Ainsi il parvient en ce lieu où dieux et Titans sont encore liés par des liens de fraternité. Et c’est donc parce qu’Héraclès a ce pouvoir qu’il est celui par qui s’accomplit la réconciliation entre Zeus et Prométhée… Et parce que l’homme se donne ainsi ce rôle éminent de réconcilier les puissances de l’ordre cosmique et celles du chaos que les deux armes dont il a été doté —la ruse et le feu— cessent d’être un sujet de colère ou d’inquiétude pour Zeus…
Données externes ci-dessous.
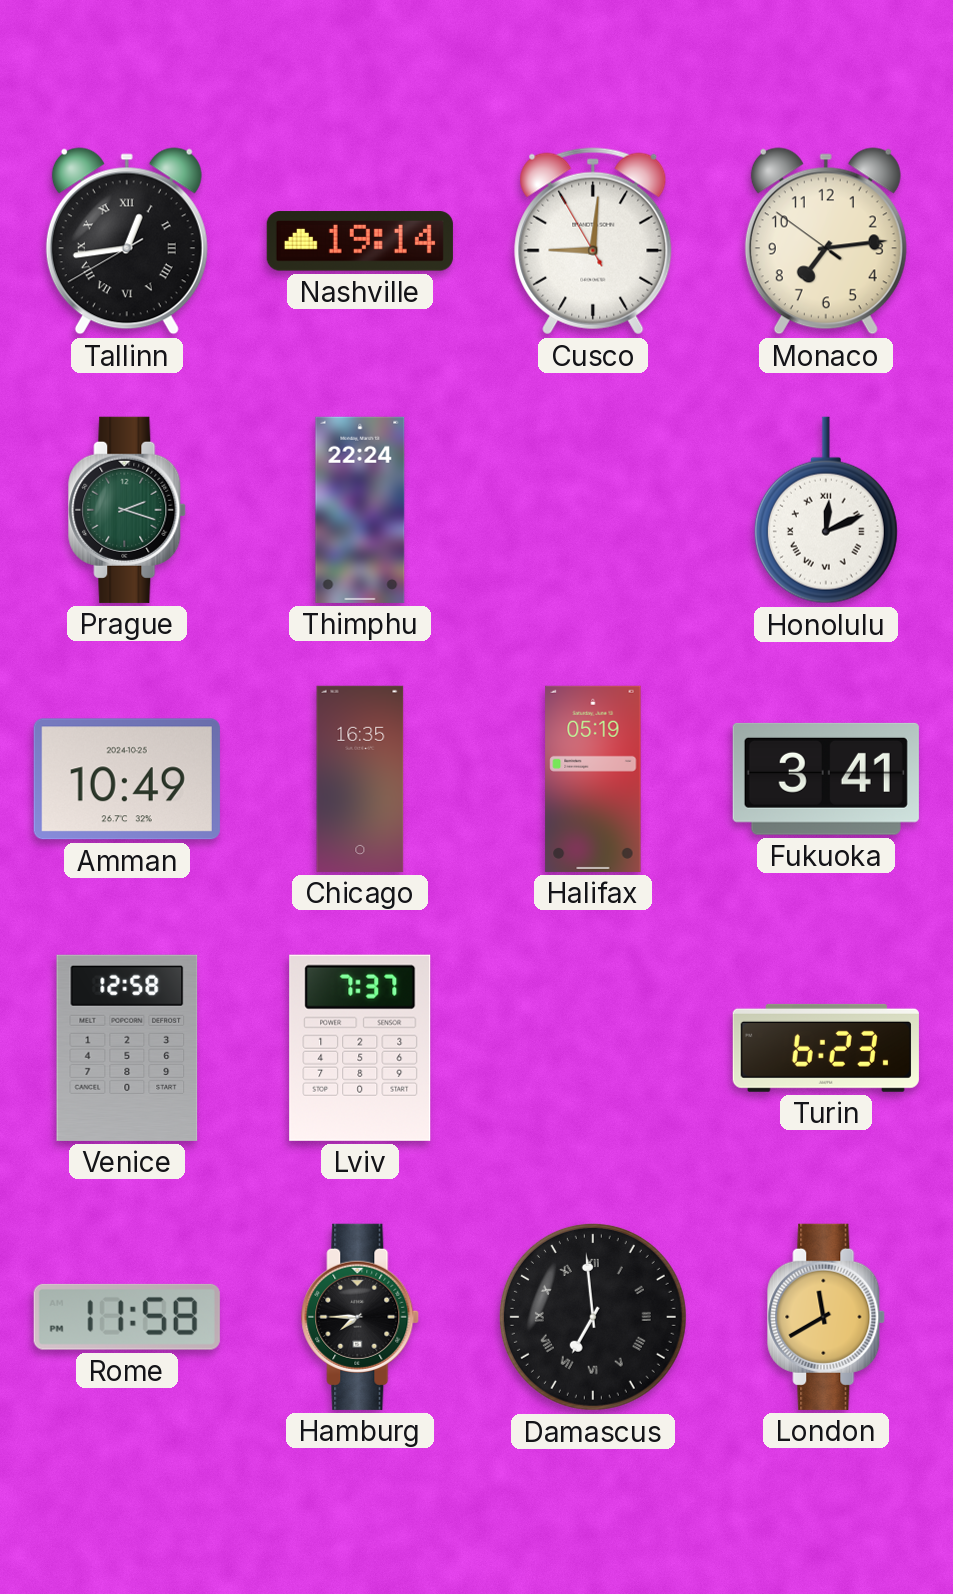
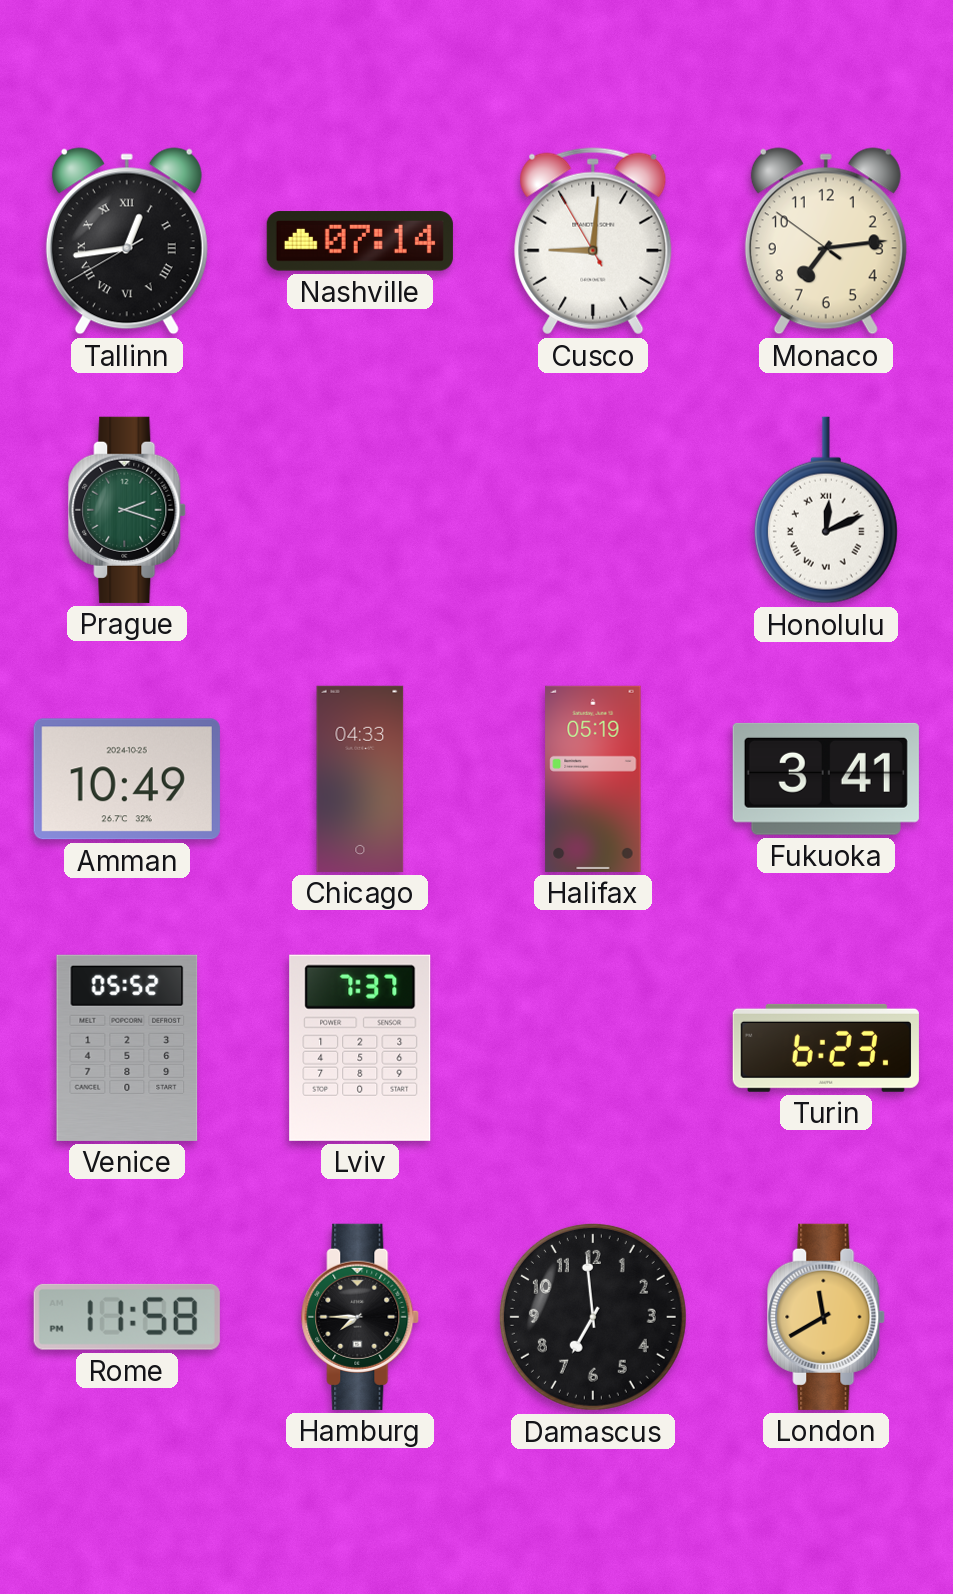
Nashville: 19:14 -> 07:14
Thimphu: 22:24 -> none
Chicago: 16:35 -> 04:33
Venice: 12:58 -> 05:52
Damascus numerals: Roman -> Arabic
Md : L’homme n’est ni un Titan ni un dieu, mais il a la capacité de porter la mémoire de leur origine commune. Bien sûr, je ne peux m’empêcher de penser ici à mon métier de psychiatre, puisqu’il s’agit aussi pour nous de porter la mémoire du patient là où la sienne se montre défaillante et fragmentaire. Et de le faire de telle sorte qu’elle crée les conditions de la réconciliation avec soi. Mais dans ce soi, il y a justement des forces qui tirent vers le désordre et d’autres qui aspirent à l’établissement d’un ordre…

Po : Cette vocation à réconcilier les figures des deux puissances nomme la culture grecque dans son ensemble. Elle explique pourquoi Dionysos y prend une si grande importance, en tant que dieu de l’ivresse, mais aussi en tant que dieu qui préside à la tragédie… Pourquoi la tragédie ? Parce que le héros tragique est justement, à l’image d’Héraclès, celui qui, en allant au plus profond de sa nature titanesque, de sa nature amie du chaos, découvre en lui-même ce pouvoir de réconciliation grâce auquel les dieux et les Titans goûtent enfin la paix…
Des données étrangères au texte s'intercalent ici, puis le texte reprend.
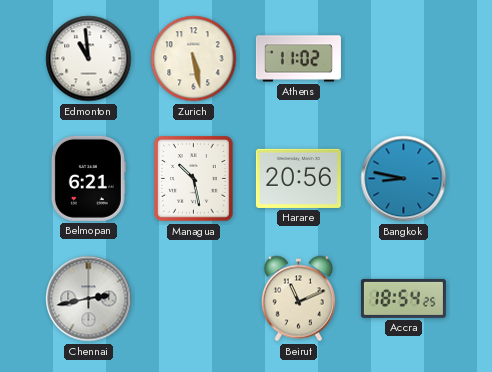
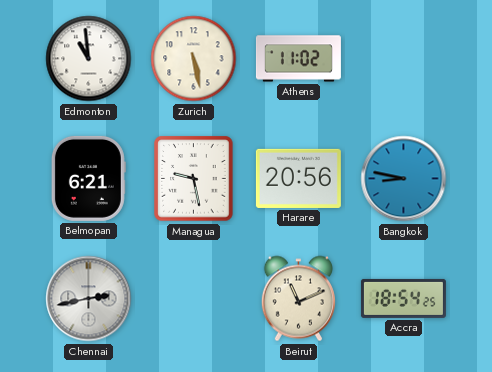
Managua: 10:28 -> 9:28
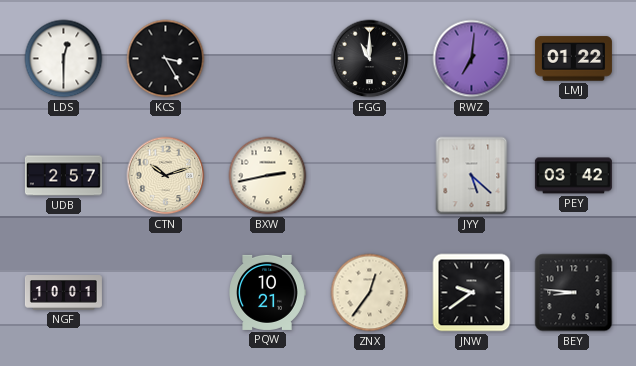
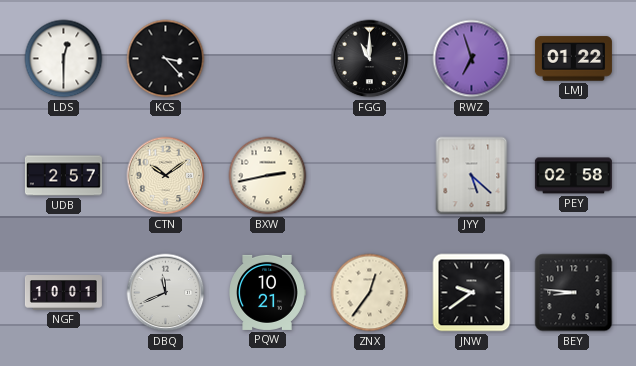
KCS: 3:25 -> 3:23
RWZ: 7:01 -> 6:57
CTN: 10:12 -> 10:09
PEY: 03:42 -> 02:58
DBQ: none -> 11:41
Ph : Dans le souvenir retrouvé de leur fraternité… Et c’est à ce point, je suppose, que tu situes la possibilité d’une résonance avec le récit coranique du dépôt.
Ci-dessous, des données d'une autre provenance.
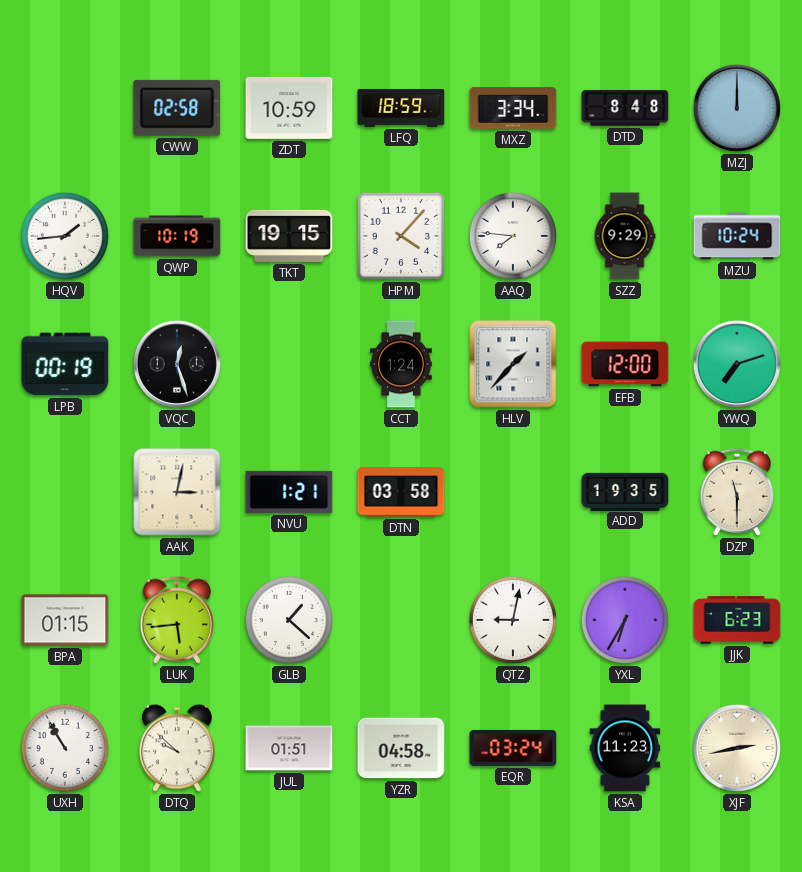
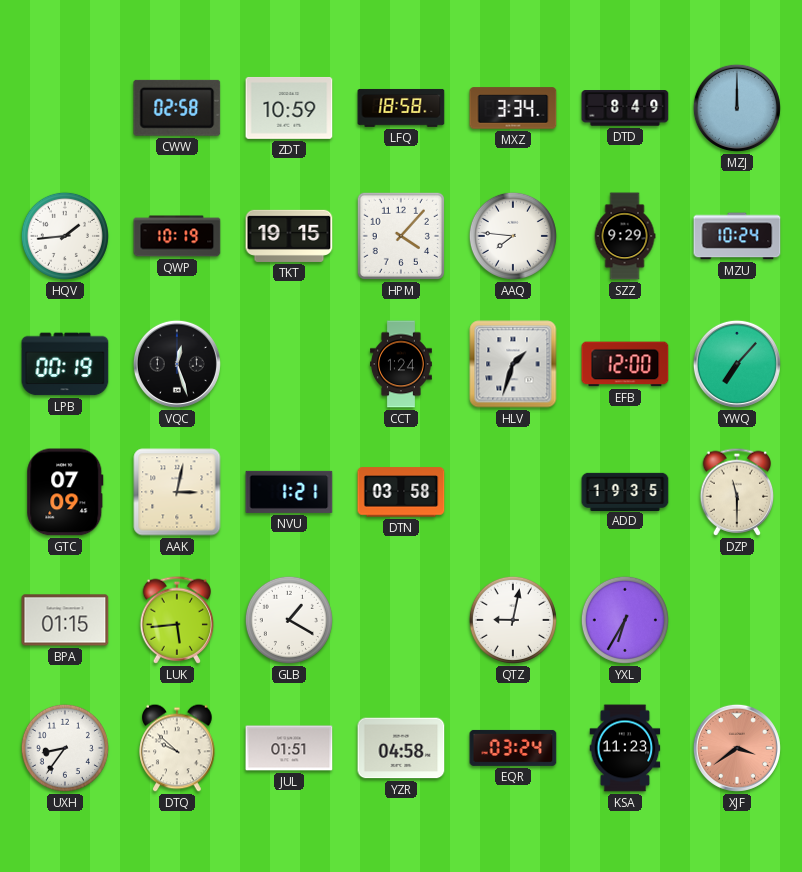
LFQ: 18:59 -> 18:58
DTD: 8:48 -> 8:49
HLV: 1:37 -> 1:33
YWQ: 7:12 -> 7:07
GTC: none -> 07:09
GLB: 1:22 -> 1:20
JJK: 6:23 -> none
UXH: 10:55 -> 8:36
XJF: 2:43 -> 3:39
XJF dial: cream -> salmon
Po : Oui, mais avant d’en venir à ce point, il faudrait montrer de quelle façon les deux récits d’Hésiode peuvent eux-mêmes se rejoindre. D’autre part, j’attire votre attention sur cette sorte de paradoxe voulant que ce soit le mortel qui, dans sa fragilité, dispose pourtant de cette capacité à faire retour vers l’origine et à en faire aussi la matière d’un récit. Certes, à l’image d’Hésiode lui-même, l’homme se met à l’écoute de Mnémosyne, ainsi que de ses filles les Muses : toutes habitantes de l’Olympe et immortelles. C’est en recueillant leur chant qu’il se met sur le chemin remontant du présent vers ce qui est le plus ancien. Mais l’homme n’est jamais autant à son affaire qu’en cheminant ainsi, lui l’enfant d’un jour et l’éphémère. Le récit qu’il tisse en écoutant les filles de Mnémosyne n’est pas une divagation, un vain divertissement. Il y a une quête. Car dans ces parages reculés du Temps où les dieux et les Titans forment un fleuve qui ne s’est pas encore scindé, se cache un trésor qu’il est seul à pouvoir trouver…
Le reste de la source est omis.